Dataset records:
----

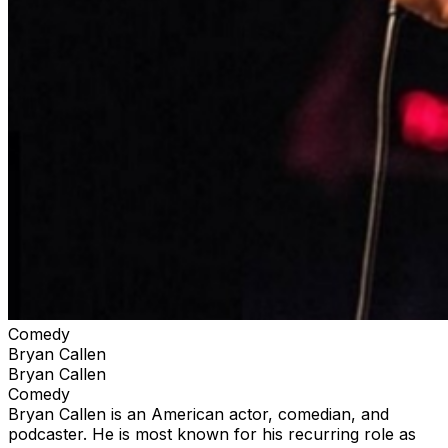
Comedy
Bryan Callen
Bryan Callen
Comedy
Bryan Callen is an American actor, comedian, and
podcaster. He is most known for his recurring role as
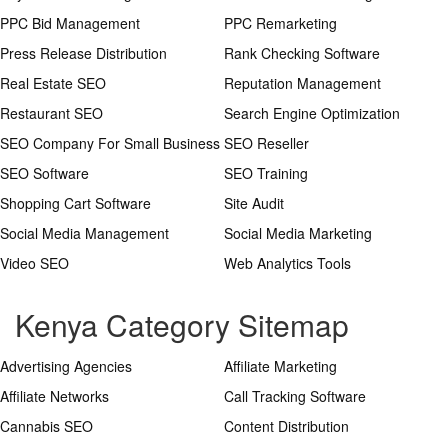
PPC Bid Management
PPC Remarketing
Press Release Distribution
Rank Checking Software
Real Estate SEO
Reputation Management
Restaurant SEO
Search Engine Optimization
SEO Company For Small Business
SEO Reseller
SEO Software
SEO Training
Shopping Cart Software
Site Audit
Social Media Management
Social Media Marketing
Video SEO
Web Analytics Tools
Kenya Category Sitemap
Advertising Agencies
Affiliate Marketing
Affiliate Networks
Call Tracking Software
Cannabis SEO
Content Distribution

----

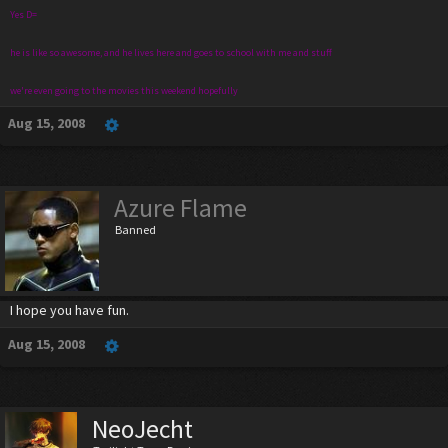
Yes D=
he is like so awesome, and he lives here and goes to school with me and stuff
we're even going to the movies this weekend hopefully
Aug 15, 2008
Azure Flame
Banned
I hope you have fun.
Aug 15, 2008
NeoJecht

----

Work item ▸ Report each line in the preceding entries that holds the string "Software".

Task answer ▸
Rank Checking Software
SEO Software
Shopping Cart Software
Call Tracking Software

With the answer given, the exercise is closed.